Niagara River Fishing

The vessel is a brand new 21-foot Alumacraft Competitor equipped with state-of-the-art fishing gear, safety features and an impressive 150 horsepower Mercury tillerShe’s a spacious vessel, with enough room for three anglers to fish in comfort. We have all the necessary safety and navigation gear to make sure it’s convenient for long trips.

Bottom bouncing fresh eggs and egg imitations or live bait on light tackle is an extremely effective technique providing plenty of hits and hook ups.

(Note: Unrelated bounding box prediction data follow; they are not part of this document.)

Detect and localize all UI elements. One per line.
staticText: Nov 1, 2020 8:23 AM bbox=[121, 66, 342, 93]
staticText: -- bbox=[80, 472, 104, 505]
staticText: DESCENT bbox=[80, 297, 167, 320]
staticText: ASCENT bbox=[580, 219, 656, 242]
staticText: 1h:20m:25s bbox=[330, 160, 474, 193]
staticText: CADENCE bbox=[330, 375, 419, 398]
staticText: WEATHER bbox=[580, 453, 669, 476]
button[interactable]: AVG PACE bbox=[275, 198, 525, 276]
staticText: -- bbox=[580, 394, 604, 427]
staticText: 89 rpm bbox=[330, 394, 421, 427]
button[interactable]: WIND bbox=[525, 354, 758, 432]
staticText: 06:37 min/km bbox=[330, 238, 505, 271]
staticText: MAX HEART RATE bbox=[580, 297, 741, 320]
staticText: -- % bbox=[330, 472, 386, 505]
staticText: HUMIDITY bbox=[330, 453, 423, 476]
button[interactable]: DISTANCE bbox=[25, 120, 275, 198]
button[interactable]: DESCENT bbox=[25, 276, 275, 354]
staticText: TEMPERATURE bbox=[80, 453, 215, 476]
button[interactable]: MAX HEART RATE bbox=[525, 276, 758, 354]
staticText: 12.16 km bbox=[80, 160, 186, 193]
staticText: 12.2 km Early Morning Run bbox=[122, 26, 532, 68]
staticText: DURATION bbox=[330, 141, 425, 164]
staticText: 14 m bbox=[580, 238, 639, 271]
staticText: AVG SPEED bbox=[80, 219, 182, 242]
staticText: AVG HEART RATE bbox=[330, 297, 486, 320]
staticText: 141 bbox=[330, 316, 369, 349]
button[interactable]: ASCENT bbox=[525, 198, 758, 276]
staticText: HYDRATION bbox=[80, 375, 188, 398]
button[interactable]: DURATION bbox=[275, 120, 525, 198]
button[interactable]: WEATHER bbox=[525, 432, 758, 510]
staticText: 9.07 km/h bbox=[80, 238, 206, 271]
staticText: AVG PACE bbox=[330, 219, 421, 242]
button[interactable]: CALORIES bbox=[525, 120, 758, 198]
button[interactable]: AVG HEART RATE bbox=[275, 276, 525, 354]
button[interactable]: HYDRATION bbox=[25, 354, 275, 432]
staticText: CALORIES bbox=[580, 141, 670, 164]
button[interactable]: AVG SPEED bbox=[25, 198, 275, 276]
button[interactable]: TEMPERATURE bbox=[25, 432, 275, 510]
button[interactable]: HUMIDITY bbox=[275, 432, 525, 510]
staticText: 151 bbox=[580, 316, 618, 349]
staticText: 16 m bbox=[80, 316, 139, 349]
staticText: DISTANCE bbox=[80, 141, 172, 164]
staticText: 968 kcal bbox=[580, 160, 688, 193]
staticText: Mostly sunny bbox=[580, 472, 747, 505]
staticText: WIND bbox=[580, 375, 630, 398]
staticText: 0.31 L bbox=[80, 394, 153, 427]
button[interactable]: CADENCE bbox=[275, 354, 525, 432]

Best Fishing Dates On the Niagara River

November – April: The Niagara is known as one of the best steelhead rivers in the world! These chrome leapers are one of the most exciting fish to catch on light tackle. Trophy Lake Trout and Brown Trout are also plentiful.

The Niagara Bar

One of the most publicized fishing locations in the northeast in the last several years is the sand bar at the mouth of the Lower Niagara River where it drains into Lake Ontario.

From March thru May, this area is one of the most AMAZING fisheries you have ever seen!!

Lake Trout, Huge Brown Trout, and spring Coho and King Salmon gather to feed on smelt and alewives that gather at on the sandbar before they make their spring spawning runs up the lower river.

Catches of 30 fish or more a day are common.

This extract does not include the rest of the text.